Please return every line of the records below that holds the word "SensorArraySessi".

(Data to examine begins)

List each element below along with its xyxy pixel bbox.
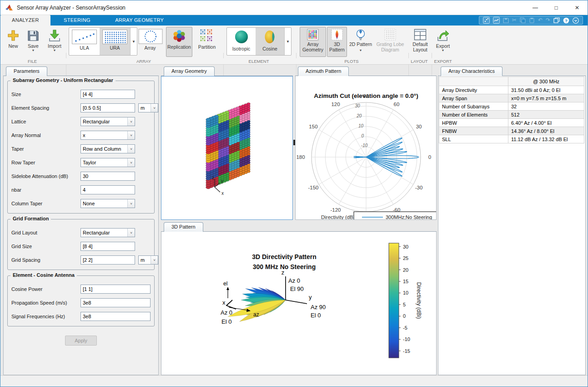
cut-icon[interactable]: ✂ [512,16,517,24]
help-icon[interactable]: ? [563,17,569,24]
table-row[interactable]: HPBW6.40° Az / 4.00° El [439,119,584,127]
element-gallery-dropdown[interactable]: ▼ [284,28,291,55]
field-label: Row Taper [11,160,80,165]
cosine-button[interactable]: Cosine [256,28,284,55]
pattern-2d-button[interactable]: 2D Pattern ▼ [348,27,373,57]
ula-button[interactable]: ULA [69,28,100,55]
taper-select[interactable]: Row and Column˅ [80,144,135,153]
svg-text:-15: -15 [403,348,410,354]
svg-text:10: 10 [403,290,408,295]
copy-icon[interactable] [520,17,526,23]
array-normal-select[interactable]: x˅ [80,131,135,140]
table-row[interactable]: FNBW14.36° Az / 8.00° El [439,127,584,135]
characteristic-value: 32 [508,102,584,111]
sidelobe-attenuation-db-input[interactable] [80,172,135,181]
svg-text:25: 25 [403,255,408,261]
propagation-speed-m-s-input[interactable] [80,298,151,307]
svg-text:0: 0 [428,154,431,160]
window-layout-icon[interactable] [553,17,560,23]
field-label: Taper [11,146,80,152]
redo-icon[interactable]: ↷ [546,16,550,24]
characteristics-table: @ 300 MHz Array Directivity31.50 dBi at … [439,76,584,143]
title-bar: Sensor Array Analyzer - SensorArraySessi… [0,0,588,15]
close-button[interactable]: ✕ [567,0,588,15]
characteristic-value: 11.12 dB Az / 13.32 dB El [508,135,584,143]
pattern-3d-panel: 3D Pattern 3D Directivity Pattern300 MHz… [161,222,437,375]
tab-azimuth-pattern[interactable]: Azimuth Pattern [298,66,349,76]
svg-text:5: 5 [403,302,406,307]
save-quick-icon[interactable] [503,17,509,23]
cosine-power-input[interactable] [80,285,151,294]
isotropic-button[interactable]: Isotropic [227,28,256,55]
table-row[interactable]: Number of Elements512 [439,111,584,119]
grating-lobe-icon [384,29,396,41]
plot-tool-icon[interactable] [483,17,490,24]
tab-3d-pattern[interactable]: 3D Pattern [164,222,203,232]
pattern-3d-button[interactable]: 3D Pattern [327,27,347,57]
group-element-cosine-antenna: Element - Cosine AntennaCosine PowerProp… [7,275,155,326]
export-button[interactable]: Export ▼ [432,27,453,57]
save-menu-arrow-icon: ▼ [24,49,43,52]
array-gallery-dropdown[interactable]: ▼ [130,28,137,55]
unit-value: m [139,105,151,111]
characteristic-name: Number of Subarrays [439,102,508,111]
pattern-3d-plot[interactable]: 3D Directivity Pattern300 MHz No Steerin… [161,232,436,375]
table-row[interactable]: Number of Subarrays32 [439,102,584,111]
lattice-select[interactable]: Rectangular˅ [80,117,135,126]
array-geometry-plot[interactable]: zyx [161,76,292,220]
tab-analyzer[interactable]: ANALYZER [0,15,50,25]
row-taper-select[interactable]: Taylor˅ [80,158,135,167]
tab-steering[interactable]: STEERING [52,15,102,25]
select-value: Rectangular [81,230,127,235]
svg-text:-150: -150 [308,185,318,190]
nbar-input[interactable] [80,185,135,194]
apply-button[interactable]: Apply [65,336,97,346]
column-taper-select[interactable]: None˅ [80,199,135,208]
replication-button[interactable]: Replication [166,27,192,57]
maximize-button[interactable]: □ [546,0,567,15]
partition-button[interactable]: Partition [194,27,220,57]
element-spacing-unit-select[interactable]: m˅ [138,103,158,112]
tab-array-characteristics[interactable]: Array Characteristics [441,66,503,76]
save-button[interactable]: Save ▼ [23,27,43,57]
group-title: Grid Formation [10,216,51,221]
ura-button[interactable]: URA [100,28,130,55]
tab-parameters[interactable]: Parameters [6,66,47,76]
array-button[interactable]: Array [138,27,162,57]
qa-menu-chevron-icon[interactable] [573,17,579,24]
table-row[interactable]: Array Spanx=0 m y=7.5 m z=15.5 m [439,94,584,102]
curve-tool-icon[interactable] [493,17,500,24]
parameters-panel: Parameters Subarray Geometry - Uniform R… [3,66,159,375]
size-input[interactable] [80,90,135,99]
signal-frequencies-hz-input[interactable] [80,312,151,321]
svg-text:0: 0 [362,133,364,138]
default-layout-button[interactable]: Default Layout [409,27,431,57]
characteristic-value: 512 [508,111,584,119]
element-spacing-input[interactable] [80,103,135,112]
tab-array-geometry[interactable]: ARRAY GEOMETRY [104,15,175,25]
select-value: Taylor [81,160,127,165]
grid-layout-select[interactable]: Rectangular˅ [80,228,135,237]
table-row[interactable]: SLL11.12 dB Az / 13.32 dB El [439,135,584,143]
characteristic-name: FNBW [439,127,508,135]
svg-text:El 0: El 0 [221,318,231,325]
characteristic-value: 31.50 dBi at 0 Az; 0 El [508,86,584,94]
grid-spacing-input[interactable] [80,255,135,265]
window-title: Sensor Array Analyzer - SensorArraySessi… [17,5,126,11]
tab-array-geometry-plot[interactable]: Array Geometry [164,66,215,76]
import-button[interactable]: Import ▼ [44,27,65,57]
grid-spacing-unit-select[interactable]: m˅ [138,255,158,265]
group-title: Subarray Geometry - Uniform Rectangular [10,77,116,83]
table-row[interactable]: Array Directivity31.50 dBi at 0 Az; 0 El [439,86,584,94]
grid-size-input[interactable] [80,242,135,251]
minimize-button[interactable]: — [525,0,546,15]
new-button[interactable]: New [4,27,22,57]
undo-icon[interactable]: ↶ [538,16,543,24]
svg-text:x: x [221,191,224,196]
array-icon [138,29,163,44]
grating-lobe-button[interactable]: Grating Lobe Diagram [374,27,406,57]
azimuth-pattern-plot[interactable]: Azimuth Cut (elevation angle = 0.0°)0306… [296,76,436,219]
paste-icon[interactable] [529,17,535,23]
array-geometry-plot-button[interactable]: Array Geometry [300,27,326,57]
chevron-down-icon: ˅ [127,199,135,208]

(Data to examine ends)

- Task output -
title-bar: Sensor Array Analyzer - SensorArraySessi… [0,0,588,15]
window-title: Sensor Array Analyzer - SensorArraySessi… [17,5,126,11]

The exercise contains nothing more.